YOUR GOAL – Go through the data below and return each line where the string "dương" occurs.

Stored data entries
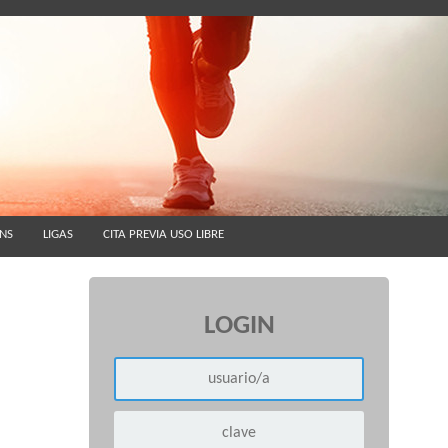
ÓNS
LIGAS
CITA PREVIA USO LIBRE
LOGIN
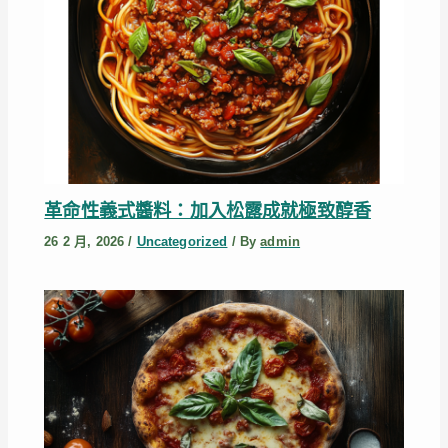
革命性義式醬料：加入松露成就極致醇香
26 2 月, 2026
/
Uncategorized
/ By
admin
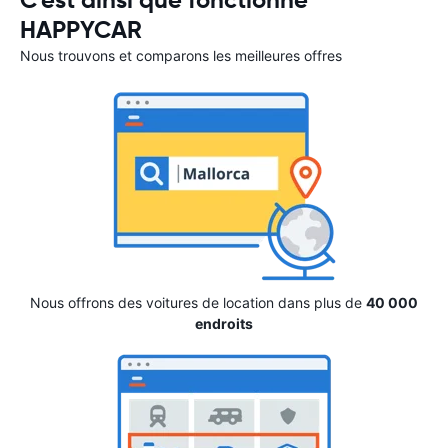
HAPPYCAR
Nous trouvons et comparons les meilleures offres
Nous offrons des voitures de location dans plus de
40 000
endroits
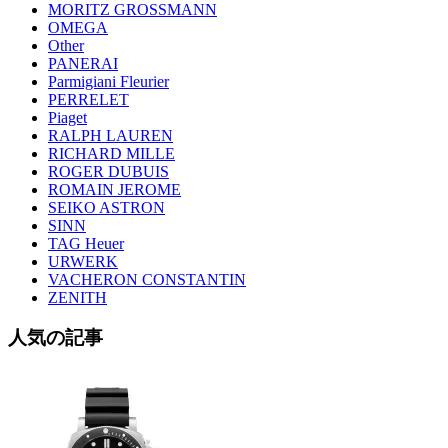
MORITZ GROSSMANN
OMEGA
Other
PANERAI
Parmigiani Fleurier
PERRELET
Piaget
RALPH LAUREN
RICHARD MILLE
ROGER DUBUIS
ROMAIN JEROME
SEIKO ASTRON
SINN
TAG Heuer
URWERK
VACHERON CONSTANTIN
ZENITH
人気の記事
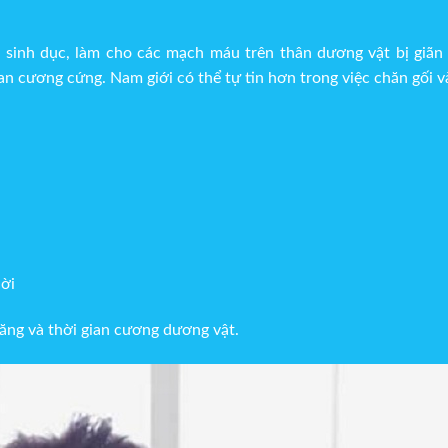
sinh dục, làm cho các mạch máu trên thân dương vật bị giãn r
an cương cứng. Nam giới có thể tự tin hơn trong việc chăn gối v
hời
ăng và thời gian cương dương vật.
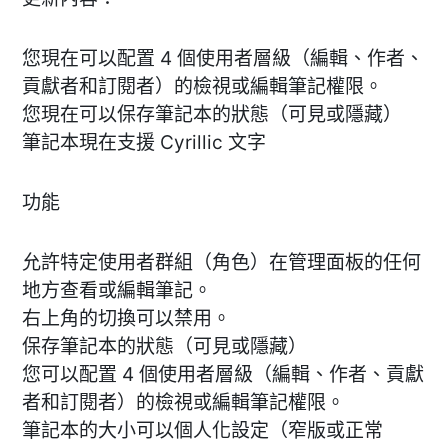
您現在可以配置 4 個使用者層級（編輯、作者、
貢獻者和訂閱者）的檢視或編輯筆記權限。
您現在可以保存筆記本的狀態（可見或隱藏）
筆記本現在支援 Cyrillic 文字
功能
允許特定使用者群組（角色）在管理面板的任何
地方查看或編輯筆記。
右上角的切換可以禁用。
保存筆記本的狀態（可見或隱藏）
您可以配置 4 個使用者層級（編輯、作者、貢獻
者和訂閱者）的檢視或編輯筆記權限。
筆記本的大小可以個人化設定（窄版或正常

EXERCISE RESPONSE –
sinh dục, làm cho các mạch máu trên thân dương vật bị giãn r
ăng và thời gian cương dương vật.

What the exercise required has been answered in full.